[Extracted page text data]
*** Block opens ***
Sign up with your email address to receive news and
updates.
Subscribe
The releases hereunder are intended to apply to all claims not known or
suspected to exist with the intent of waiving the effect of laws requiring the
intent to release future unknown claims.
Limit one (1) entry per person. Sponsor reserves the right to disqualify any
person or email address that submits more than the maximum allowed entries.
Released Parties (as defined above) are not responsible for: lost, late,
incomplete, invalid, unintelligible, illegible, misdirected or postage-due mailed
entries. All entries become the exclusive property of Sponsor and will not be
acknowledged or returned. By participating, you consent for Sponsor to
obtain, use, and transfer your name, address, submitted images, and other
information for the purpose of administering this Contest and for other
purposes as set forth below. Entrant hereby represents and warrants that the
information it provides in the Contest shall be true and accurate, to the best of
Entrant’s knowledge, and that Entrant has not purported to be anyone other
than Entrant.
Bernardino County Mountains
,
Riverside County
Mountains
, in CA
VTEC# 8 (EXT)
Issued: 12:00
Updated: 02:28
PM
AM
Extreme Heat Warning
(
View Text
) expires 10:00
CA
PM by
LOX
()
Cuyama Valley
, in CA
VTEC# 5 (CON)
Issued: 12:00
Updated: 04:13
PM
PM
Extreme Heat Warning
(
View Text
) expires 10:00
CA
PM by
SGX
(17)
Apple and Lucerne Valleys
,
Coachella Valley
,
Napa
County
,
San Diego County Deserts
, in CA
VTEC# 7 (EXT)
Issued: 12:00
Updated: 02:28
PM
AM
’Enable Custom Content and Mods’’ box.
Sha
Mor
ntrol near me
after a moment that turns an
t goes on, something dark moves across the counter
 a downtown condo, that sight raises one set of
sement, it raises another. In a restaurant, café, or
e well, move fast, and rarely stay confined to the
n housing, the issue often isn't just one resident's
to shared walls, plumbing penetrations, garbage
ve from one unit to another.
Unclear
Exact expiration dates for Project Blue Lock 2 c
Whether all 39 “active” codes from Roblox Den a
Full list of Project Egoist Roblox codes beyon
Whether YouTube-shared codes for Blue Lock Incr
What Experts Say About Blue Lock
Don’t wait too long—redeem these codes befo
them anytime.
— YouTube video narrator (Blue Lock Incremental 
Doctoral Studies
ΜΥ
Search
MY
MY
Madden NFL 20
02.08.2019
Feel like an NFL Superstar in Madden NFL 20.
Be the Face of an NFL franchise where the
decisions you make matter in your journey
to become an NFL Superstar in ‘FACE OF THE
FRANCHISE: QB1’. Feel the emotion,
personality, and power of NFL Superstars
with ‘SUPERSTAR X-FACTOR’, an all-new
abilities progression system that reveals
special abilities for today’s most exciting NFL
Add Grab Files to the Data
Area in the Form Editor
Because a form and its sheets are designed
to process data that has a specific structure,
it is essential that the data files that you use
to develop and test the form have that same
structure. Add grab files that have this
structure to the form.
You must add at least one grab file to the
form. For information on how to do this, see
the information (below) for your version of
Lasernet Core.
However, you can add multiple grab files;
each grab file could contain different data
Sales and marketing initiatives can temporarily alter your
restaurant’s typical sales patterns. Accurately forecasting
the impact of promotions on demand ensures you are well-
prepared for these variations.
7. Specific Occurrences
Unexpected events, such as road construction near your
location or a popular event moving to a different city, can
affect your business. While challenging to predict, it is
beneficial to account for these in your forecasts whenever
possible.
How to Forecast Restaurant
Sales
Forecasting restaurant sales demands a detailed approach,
*** Block closes ***
From the records above, copy out the line with "Updated: 04:13", the line with "ntrol near me", and every line between them, word for word.

Updated: 04:13
PM
PM
Extreme Heat Warning
(
View Text
) expires 10:00
CA
PM by
SGX
(17)
Apple and Lucerne Valleys
,
Coachella Valley
,
Napa
County
,
San Diego County Deserts
, in CA
VTEC# 7 (EXT)
Issued: 12:00
Updated: 02:28
PM
AM
’Enable Custom Content and Mods’’ box.
Sha
Mor
ntrol near me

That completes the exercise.